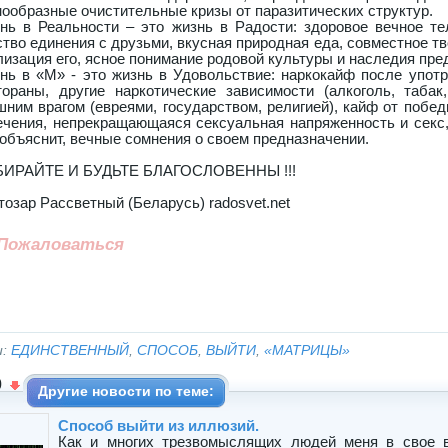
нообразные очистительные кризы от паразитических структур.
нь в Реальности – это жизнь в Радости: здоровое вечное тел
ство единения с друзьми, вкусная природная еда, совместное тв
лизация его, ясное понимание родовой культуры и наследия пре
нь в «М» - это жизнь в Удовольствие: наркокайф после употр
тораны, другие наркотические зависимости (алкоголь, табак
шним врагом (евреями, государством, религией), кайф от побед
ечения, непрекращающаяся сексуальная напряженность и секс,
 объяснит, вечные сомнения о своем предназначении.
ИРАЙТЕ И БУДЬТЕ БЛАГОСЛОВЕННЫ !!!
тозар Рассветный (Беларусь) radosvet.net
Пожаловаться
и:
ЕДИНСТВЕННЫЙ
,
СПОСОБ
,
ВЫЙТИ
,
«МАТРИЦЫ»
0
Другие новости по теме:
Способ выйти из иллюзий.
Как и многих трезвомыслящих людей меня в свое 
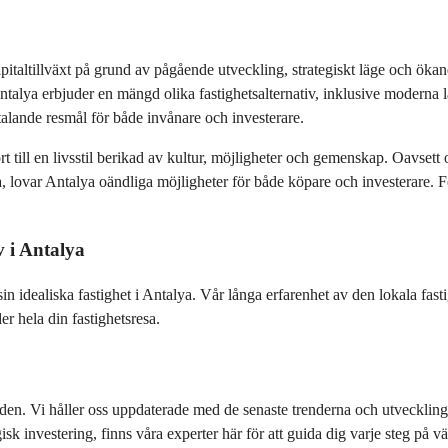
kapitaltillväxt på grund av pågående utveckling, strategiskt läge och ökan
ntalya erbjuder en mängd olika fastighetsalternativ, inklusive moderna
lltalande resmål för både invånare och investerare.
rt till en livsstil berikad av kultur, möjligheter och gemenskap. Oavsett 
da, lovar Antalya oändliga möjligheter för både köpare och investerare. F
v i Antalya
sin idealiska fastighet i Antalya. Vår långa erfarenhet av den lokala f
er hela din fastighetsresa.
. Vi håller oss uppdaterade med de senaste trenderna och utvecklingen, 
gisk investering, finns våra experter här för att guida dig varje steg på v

○ ○ ○ ○

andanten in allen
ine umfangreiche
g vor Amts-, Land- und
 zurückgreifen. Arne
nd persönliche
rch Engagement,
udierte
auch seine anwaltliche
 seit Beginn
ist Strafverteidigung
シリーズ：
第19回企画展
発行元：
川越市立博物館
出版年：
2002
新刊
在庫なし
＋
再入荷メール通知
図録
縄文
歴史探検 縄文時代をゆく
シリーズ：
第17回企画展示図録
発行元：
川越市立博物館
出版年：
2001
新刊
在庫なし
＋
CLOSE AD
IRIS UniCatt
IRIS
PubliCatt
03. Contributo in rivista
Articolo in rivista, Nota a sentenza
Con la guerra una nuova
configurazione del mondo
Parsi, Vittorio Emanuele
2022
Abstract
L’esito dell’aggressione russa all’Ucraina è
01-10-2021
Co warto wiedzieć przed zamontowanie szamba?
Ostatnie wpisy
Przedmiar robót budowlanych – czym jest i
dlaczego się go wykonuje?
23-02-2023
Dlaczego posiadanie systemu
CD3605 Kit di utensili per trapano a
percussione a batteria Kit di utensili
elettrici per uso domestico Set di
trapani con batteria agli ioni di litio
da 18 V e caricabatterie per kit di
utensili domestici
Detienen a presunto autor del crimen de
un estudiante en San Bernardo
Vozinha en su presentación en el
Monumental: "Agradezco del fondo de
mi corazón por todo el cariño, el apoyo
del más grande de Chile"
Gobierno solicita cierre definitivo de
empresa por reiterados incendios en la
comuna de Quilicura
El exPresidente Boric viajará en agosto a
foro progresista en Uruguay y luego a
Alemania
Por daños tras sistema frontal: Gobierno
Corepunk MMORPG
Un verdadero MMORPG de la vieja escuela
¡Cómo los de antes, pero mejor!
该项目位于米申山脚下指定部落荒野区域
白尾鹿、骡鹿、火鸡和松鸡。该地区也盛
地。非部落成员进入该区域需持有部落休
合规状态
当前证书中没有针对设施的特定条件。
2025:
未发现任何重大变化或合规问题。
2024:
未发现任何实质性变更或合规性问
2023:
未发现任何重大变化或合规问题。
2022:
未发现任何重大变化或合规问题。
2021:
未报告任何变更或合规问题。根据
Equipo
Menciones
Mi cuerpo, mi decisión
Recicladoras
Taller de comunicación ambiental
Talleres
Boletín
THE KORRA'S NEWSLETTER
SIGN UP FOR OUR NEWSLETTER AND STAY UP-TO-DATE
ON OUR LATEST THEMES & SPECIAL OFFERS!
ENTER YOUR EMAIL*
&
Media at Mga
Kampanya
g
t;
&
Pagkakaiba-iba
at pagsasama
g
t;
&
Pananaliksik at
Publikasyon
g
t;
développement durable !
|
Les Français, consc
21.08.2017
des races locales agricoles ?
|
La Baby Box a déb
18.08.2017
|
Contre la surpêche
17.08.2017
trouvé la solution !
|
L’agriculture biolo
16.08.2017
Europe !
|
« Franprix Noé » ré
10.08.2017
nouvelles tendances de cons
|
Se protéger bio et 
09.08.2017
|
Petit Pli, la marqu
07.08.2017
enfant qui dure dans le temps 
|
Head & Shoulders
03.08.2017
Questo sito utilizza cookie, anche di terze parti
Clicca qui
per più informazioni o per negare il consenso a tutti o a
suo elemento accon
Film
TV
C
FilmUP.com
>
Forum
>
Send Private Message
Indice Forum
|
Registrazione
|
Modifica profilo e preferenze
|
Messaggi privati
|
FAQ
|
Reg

○ ○ ○ ○

- INSTRUCTIONS TO FOLLOW -
Please find the lines in the data that contain the word "batteria" and copy them.

- ANSWER SECTION -
percussione a batteria Kit di utensili
trapani con batteria agli ioni di litio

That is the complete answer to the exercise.